************
EventPair
************

This is a standard "ping-pong" problem exactly like Tweedledum and Tweedledee.
For the mutex/CV solution, a single condition variable is sufficient.
The ping-pong loop code (e.g., Handoff) is as follows:

	mx->Acquire();
	cv->Signal(mx);
	cv->Wait(mx);
	mx->Release();

This is one case in which you do not need to "loop before you leap": it is
the exception that proves the rule.  In this case, there is only one thread
waiting and one thread issuing the signal, and no condition that must be
true (other than that the signal occurred).

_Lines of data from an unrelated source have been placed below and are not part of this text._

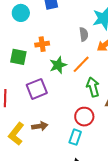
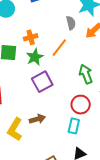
orange line: (81, 64) -> (59, 48), moved
green star: (58, 65) -> (35, 57), moved
purple square: (37, 89) -> (42, 82), moved

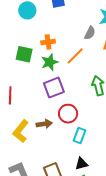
gray semicircle: (71, 23) -> (90, 33), turned 32
red circle: (81, 105) -> (68, 114), moved

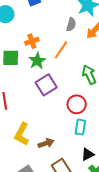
red circle: (68, 114) -> (77, 104), moved
brown arrow: (44, 124) -> (46, 143), moved

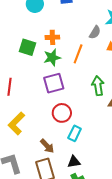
orange line: (61, 50) -> (78, 54), turned -30
red circle: (77, 104) -> (62, 113), moved
brown arrow: (46, 143) -> (47, 146), moved, turned 49

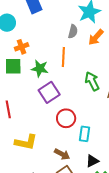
orange cross: (52, 37) -> (22, 47), moved
green star: (52, 58) -> (40, 68), turned -30
yellow L-shape: (16, 123) -> (26, 142), turned -105

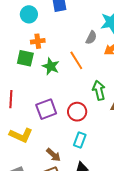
orange line: (63, 57) -> (76, 60), turned -48
purple square: (49, 92) -> (46, 109), moved
red circle: (66, 118) -> (77, 112), moved

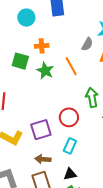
orange cross: (38, 41) -> (42, 46), moved
purple square: (46, 109) -> (41, 130), moved
brown arrow: (53, 155) -> (43, 159), turned 140

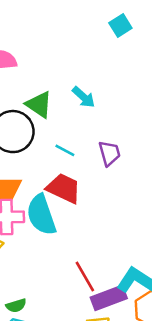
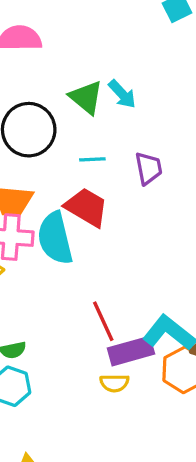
green triangle: (39, 105) -> (86, 97), moved
cyan line: (65, 150) -> (92, 159), turned -36

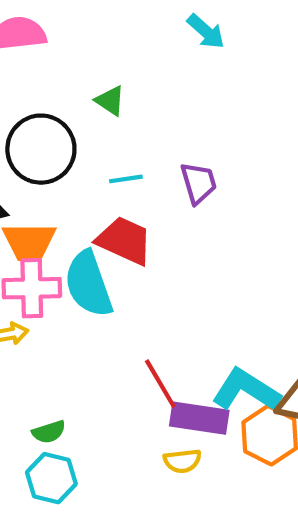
cyan arrow: (122, 94) -> (206, 31), moved
green triangle: (86, 97) -> (110, 101), size x0.7
purple rectangle: (131, 351) -> (199, 418), turned 30

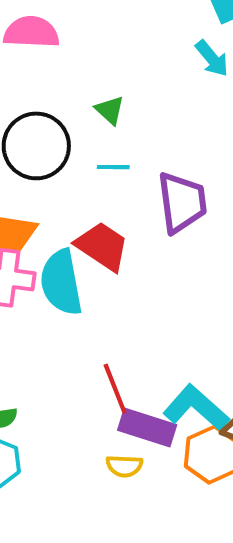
cyan line: (126, 179) -> (113, 167), moved
purple trapezoid: (199, 183) -> (182, 202), size x1.5

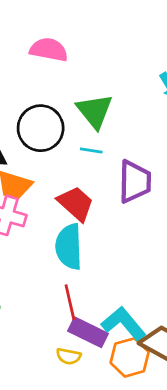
green triangle: (110, 110) -> (95, 111), size x1.8
cyan semicircle: (61, 282) -> (69, 247), moved

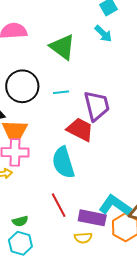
green triangle: (95, 111) -> (62, 47), moved
red trapezoid: (76, 204) -> (80, 130), moved
red line: (70, 302) -> (59, 205), moved

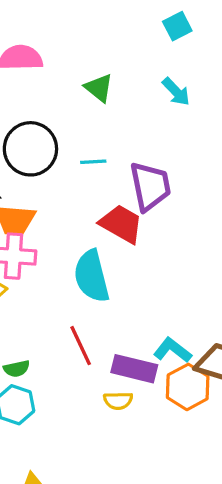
cyan arrow: (103, 34) -> (176, 92), moved
green triangle: (62, 47) -> (99, 88), size x0.7
cyan L-shape: (115, 205) -> (172, 350), size x0.7

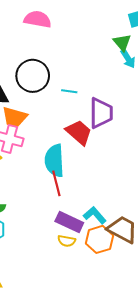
green triangle: (99, 88) -> (122, 42), moved
red line: (81, 346) -> (56, 183), moved
yellow semicircle: (118, 401) -> (67, 241), moved

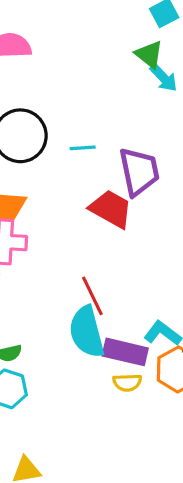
cyan semicircle: (54, 161) -> (87, 332), moved

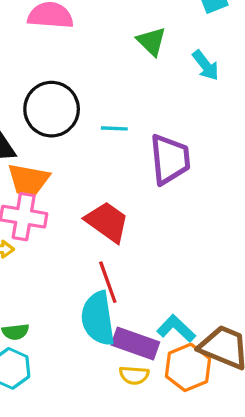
green triangle: (149, 54) -> (151, 41), moved
red trapezoid: (111, 209) -> (107, 222), moved

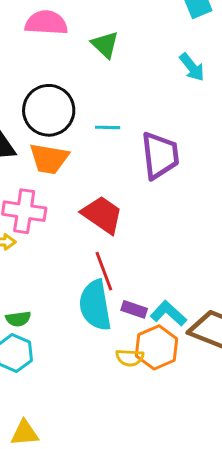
green triangle: (151, 41) -> (105, 45), moved
orange trapezoid: (28, 180) -> (49, 159), moved
purple rectangle: (135, 343) -> (134, 309), moved, size x0.6
orange hexagon: (188, 367) -> (157, 347), moved

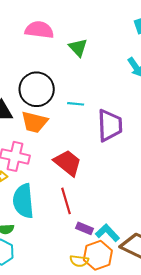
cyan semicircle: (95, 305) -> (23, 201), moved

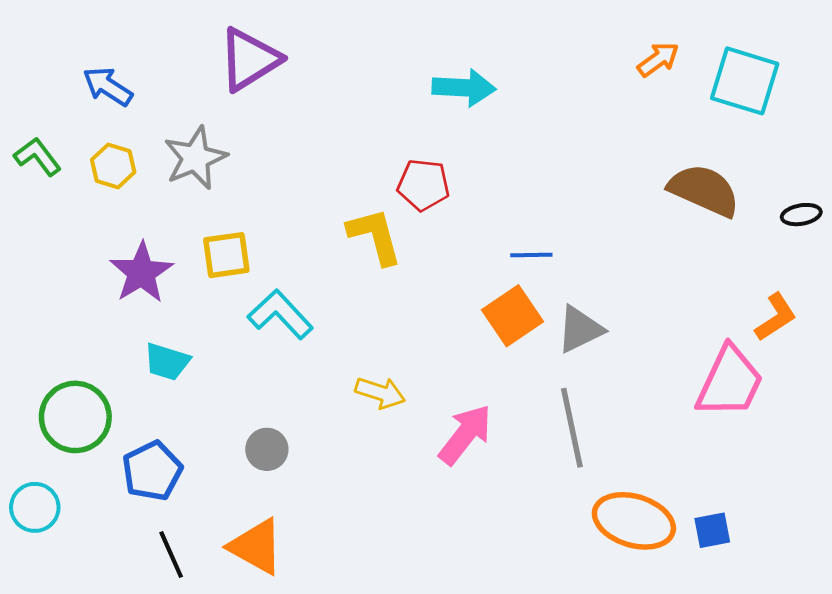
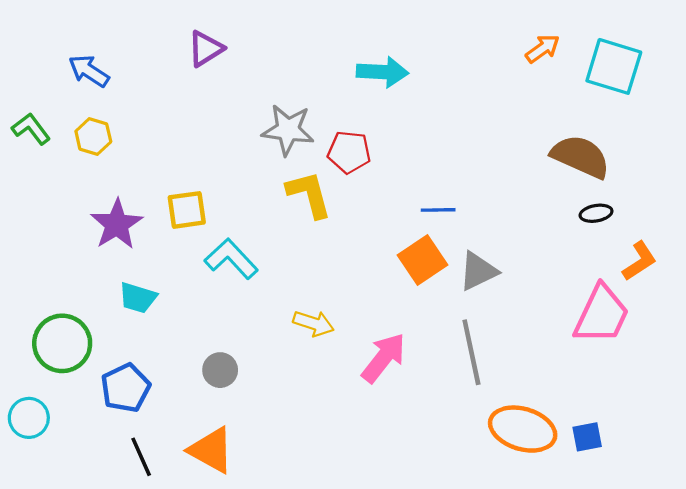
purple triangle: (249, 59) -> (206, 49), size x0.7
gray star: (195, 158) -> (288, 130), moved, turned 30
black ellipse: (801, 215) -> (596, 213), moved

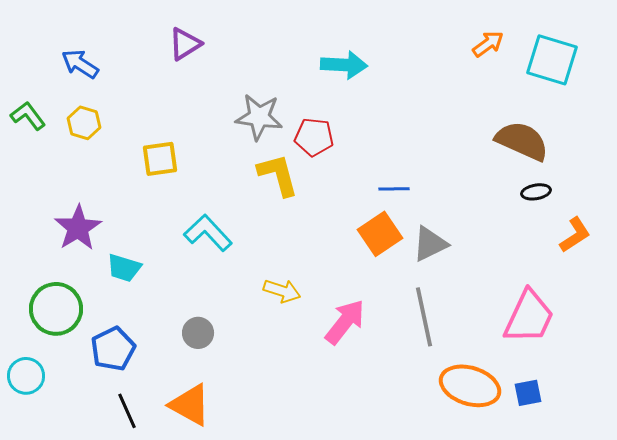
yellow square: (187, 210) -> (160, 159), moved
purple star: (117, 224) -> (78, 228), moved
pink trapezoid: (602, 314) -> (529, 317), moved

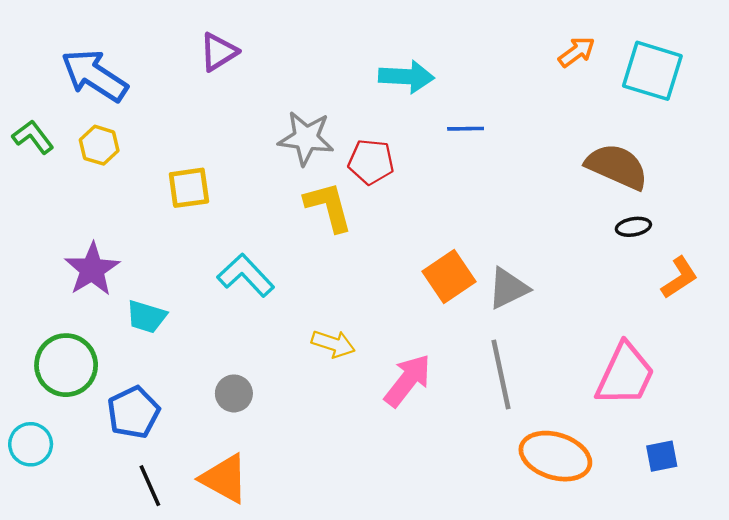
blue arrow: (80, 64) -> (94, 75), size x1.5
blue line: (394, 189) -> (466, 129), moved
blue square: (528, 393) -> (662, 456), moved

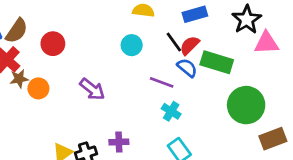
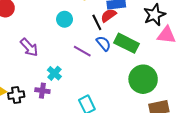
red semicircle: (190, 45) -> (109, 15), moved
cyan cross: (171, 111) -> (54, 73), moved

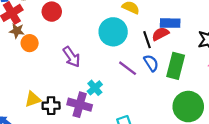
cyan circle: (65, 19) -> (113, 32), size x1.6
green rectangle: (126, 43) -> (176, 66), turned 70
purple cross: (42, 91) -> (80, 105), size x1.5

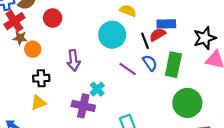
purple arrow: (72, 57) -> (74, 60), turned 30
black cross: (51, 106) -> (41, 78), moved

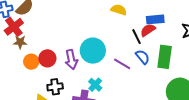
red circle: (53, 18) -> (47, 58), moved
cyan circle: (112, 35) -> (93, 51), moved
orange circle: (33, 49) -> (31, 62), moved
black cross: (41, 78) -> (55, 87), moved

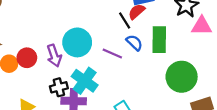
cyan cross: (95, 85) -> (85, 81), size x1.6
black cross: (55, 87) -> (59, 87), moved

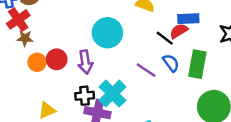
black line: (125, 20) -> (165, 38), turned -30
cyan circle: (77, 42) -> (107, 33), moved

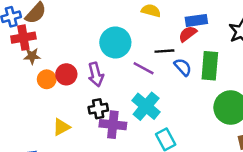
red cross: (18, 19) -> (23, 38), turned 30
black line: (165, 38) -> (164, 51), moved, turned -36
purple line: (146, 70) -> (144, 68), moved
cyan cross: (113, 94) -> (146, 106), moved

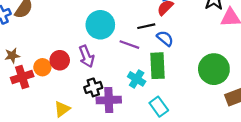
red cross: (23, 38) -> (22, 77), moved
brown star: (32, 56) -> (12, 56), moved
green rectangle: (210, 66) -> (158, 66), moved
cyan cross: (146, 106) -> (137, 79), size x0.7

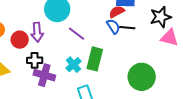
black line: (146, 26) -> (127, 28), moved
blue semicircle: (165, 38) -> (113, 26), moved
red circle: (60, 60) -> (20, 40), moved

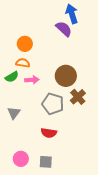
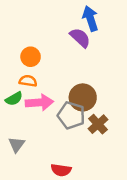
pink arrow: (32, 80) -> (39, 103), size x1.5
gray pentagon: (53, 104) -> (71, 115), moved

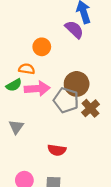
orange circle: (31, 57) -> (42, 47), moved

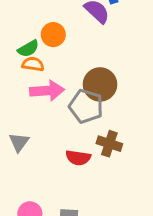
green semicircle: (14, 85) -> (28, 49), moved
brown cross: (90, 108) -> (109, 144), moved, turned -30
red semicircle: (57, 150) -> (78, 158), moved

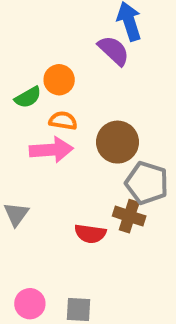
orange semicircle: (33, 64) -> (63, 121), moved
gray pentagon: (86, 106) -> (147, 183), moved

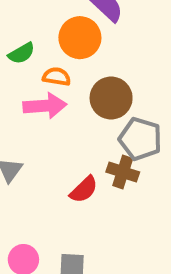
orange circle: (59, 80) -> (80, 38), moved, size x1.4
red semicircle: (90, 234) -> (84, 190), turned -52

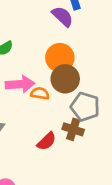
orange circle: (80, 38) -> (60, 58), moved
orange semicircle: (57, 77) -> (40, 93), moved

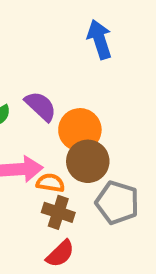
purple semicircle: (63, 16) -> (41, 106), moved
brown cross: (73, 129) -> (58, 212), moved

For the semaphore solution, two semaphores are needed to prevent one
party from consuming its own signal (V).  No mutex is needed.  The
semaphore code looks like this:

	othersem->V();
	mysem->P();

For EventPair, the Wait() primitive exists just to prime the "ping" so
there's a thread blocked to "pong".  This code is easy (just P() or
cv->Wait()).  Also, for EventPair there needs to be some way to keep
track of which semaphore is the "current" semaphore in handoff, and
switch to the other semaphore after each handoff.  For TweedleDum and
TweedleDee, just put the code fragments above in a loop, one loop for
Dee and one loop for Dum (make sure each loop Ps on its own semaphore
and Vs on the other guy's.  In the Mx/CV solution, the Mx acquire may
be outside the loop.

Note: for TweedleDum/TweedleDee, the problem with the sleep solution
is "the missed wakeup problem", where one thread issues its wakeup
before the other is asleep.  Understand how the Mx/CV and semaphore
solutions avoid this problem.

***************
Barrier
***************

	Condition* slavecv, mastercv;
	Mutex* mx;
	int count

	Create(int n) {
		new slavecv, mastercv, and mx;
		count = n;
	}

	Wait() {
		mx->Acquire();
		while (count)
			cv->Wait(mx);
		mx->Release();
	}

	Arrive() {
		mx->Acquire();
		count--;
		if (count == 0)
			mastercv->Signal();
		slavecv->Wait();
		mx->Release();
	}

	Release() {
		slavecv->Broadcast();
		count = n;
	}